Nel cadere a terra, la coppia Odoardo-Gildippe si ricompone:

Come l’olmo a cui la pampinosa pianta cupida s’aviticchi e si marite,

se ferro il tronca o turbine lo schianta trae seco a terra la compagna vite, ed egli stesso il verde onde s’ammanta le sfronda e pesta l’uve sue gradite,

par che se ’n dolga, e più che ’l proprio fato di lei gl’incresca che gli more a lato; così cade egli, e sol di lei gli duole che’l Cielo eterna sua compagna fece. (XX 99-100, 1-2)

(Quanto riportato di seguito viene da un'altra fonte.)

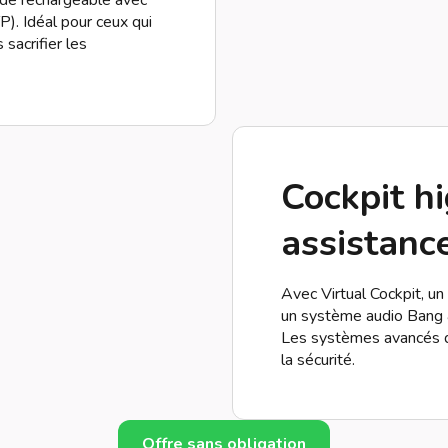
ide rechargeable avec
). Idéal pour ceux qui
 sacrifier les
Cockpit hi
assistance
Avec Virtual Cockpit, u
un système audio Bang &
Les systèmes avancés d’
la sécurité.
Offre sans obligation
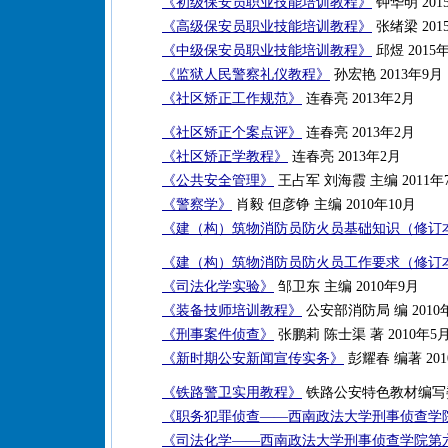
《初级保安员职业技能培训教程》
钟华明 201
《高级保安员职业技能培训教程》
张绪梁 201
《中级保安员职业技能培训教程》
邱煜 2015
《监狱人民警察礼仪教程》
孙宏艳 2013年9月
《社区矫正工作规范》
连春亮 2013年2月
《社区矫正个案点评》
连春亮 2013年2月
《社区矫正学教程》
连春亮 2013年2月
《公共安全管理》
王占军 刘海霞 主编 2011年
《警察学》
肖毅 但彦铮 主编 2010年10月
《建（构）筑物消防员防火员基础知识（修订
《建（构）筑物消防员防火员工作要求（修订
《司法化学实验》
邹卫东 主编 2010年9月
《装备技师培训教程》
公安部消防局 编 2010
《刑事案件侦查》
张鹏莉 陈士渠 著 2010年5
《新时期公安新闻宣传实务》
彭耀春 编著 201
《铁路警卫实用教程》
铁路公安特色教材编写委员
《职务犯罪侦查——西南政法大学刑事侦查学
《司法化学——西南政法大学刑事侦查学院第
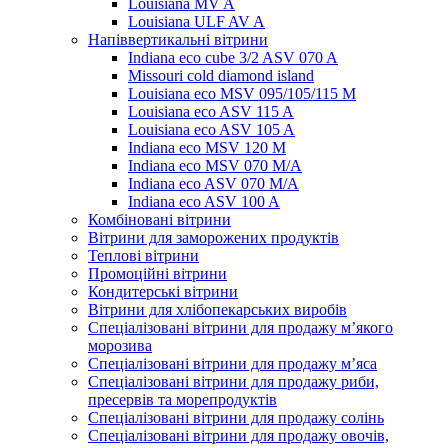
Louisiana MV A
Louisiana ULF AV A
Напіввертикальні вітрини
Indiana eco cube 3/2 ASV 070 A
Missouri cold diamond island
Louisiana eco MSV 095/105/115 M
Louisiana eco ASV 115 A
Louisiana eco ASV 105 A
Indiana eco MSV 120 M
Indiana eco MSV 070 M/A
Indiana eco ASV 070 M/A
Indiana eco ASV 100 A
Комбіновані вітрини
Вітрини для заморожених продуктів
Теплові вітрини
Промоційні вітрини
Кондитерські вітрини
Вітрини для хлібопекарських виробів
Спеціалізовані вітрини для продажу м’якого
морозива
Спеціалізовані вітрини для продажу м’яса
Спеціалізовані вітрини для продажу риби,
пресервів та морепродуктів
Спеціалізовані вітрини для продажу солінь
Спеціалізовані вітрини для продажу овочів,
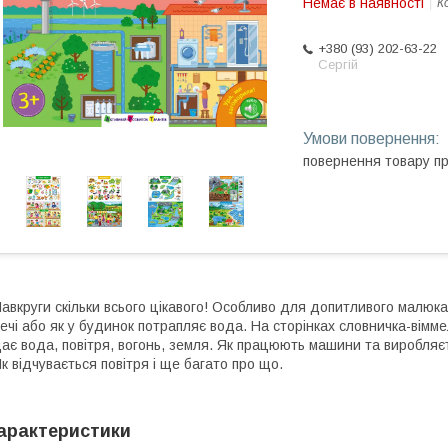
Немає в наявності
К
+380 (93) 202-63-22
Сергій
повернення товару п
авкруги скільки всього цікавого! Особливо для допитливого малюка
ечі або як у будинок потрапляє вода. На сторінках словничка-вімме
ає вода, повітря, вогонь, земля. Як працюють машини та виробляєтьс
к відчувається повітря і ще багато про що.
арактеристики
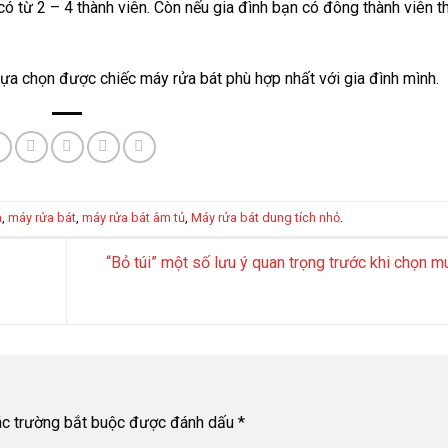
ó từ 2 – 4 thành viên. Còn nếu gia đình bạn có đông thành viên th
 lựa chọn được chiếc máy rửa bát phù hợp nhất với gia đình mình.
a
,
máy rửa bát
,
máy rửa bát âm tủ
,
Máy rửa bát dung tích nhỏ
.
“Bỏ túi” một số lưu ý quan trọng trước khi chọn m
c trường bắt buộc được đánh dấu
*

Odoardo si fa metaforicamente olmo, e Gildippe vite.7 Che però si tratti di metafore, o ancor meglio, di similitudini, è chiarissimo. Gildippe non è una vite, e Odoardo non è un olmo. Gildippe e Odoardo sono due figure realistiche, tratte dalle cronache, come il Tasso stesso mette in chiaro a Silvio Antoniano: «È scritto parimente ch’Odoardo, barone inglese, accompagnato dalla moglie che tenerissimamente l’amava, passò a questa impresa, et insieme vi morirono: nè sol la moglie di costui, ma molte altre nobili donne, in questo e negli altri passaggi, si trovarono ne gli esserciti cristiani».8

7 SILVIA CONTARINI, Una retorica degli affetti: dall’epos al romanzo, Pacini Editore, Pisa 2006, p. 11. 8 TORQUATO TASSO, Lettere, cit., LX, vol. I, p. 145; Lettere poetiche, cit., XXXVIII, p. 348.

133 Eppure il Tasso, benché in misura contenuta e squisitamente stilistica, sceglie di avvalersi della cifra che è propria di Clorinda e di Armida: li muta, nella similitudine, in piante. Ma se Gildippe è una vite, una pianta vitale, piena di frutto, che simboleggia fertilità già dall’Antico Testamento (si veda, uno su tutti, Michea 4, 4), Clorinda si farà albero di morte, cipresso, – e non metaforicamente, né allegoricamente. Questo è il significato che il Tasso stesso dà a queste piante, come si vede al canto III, in cui descrive sia «gli olmi mariti, a cui talor s’appoggia/ la vite, e con piè torto al ciel se ’n poggia» (III 75, 7-8) sia i «funebri cipressi» (III 75, 5).

Gildippe, nelle pagine del Tasso, è una sposa guerriera, sorella delle tante vergini guerriere che conosciamo nei poemi cavallereschi. Clorinda è qualcosa di più:

Clorinda doveva rientrare […], nel progetto di Tasso, non tanto tra le varie Bradamante, Marfisa, Mirinda della tradizione cavalleresca, la cui natura pienamente “umana” non si può porre in dubbio, quanto nella linea “classica” in cui è facilmente possibile o accettato che uomini e dei abbiano rapporti di qualsiasi tipo.9

Alla luce di quanto dice Antonella Perelli, si comprende il perché il duello tra Gildippe e Clorinda sia impossibile. Gildippe appartiene a una sfera completamente umana: è una donna guerriera. Clorinda, ancora una volta, sfugge a ogni definizione precisa e trova rifugio in un mondo di difficile accesso: il mondo del mito.